(Transcribed page contents)
----------------------------------------
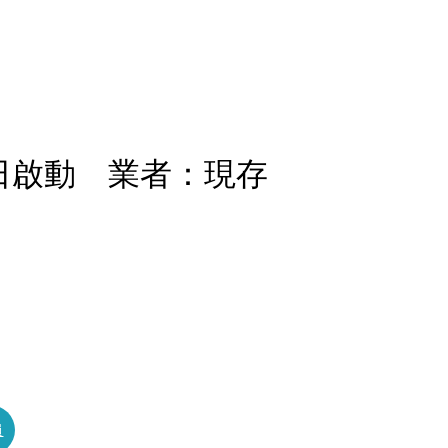
4日啟動 業者：現存
員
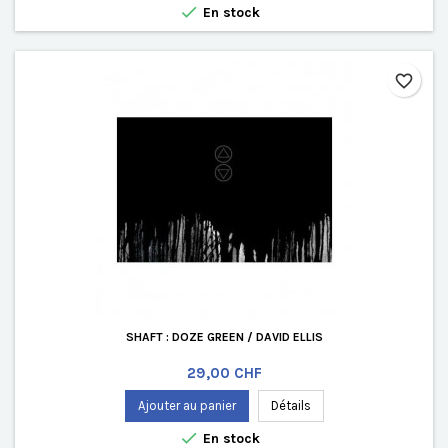

En stock
favorite_border
SHAFT : DOZE GREEN / DAVID ELLIS
Prix
29,00 CHF
Ajouter au panier
Détails

En stock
----------------------------------------
__Task__. Could you copy the data above exactly, leaving the pictures out?

__Your solution__.
4日啟動 業者：現存
員

En stock
favorite_border
SHAFT : DOZE GREEN / DAVID ELLIS
Prix
29,00 CHF
Ajouter au panier
Détails

En stock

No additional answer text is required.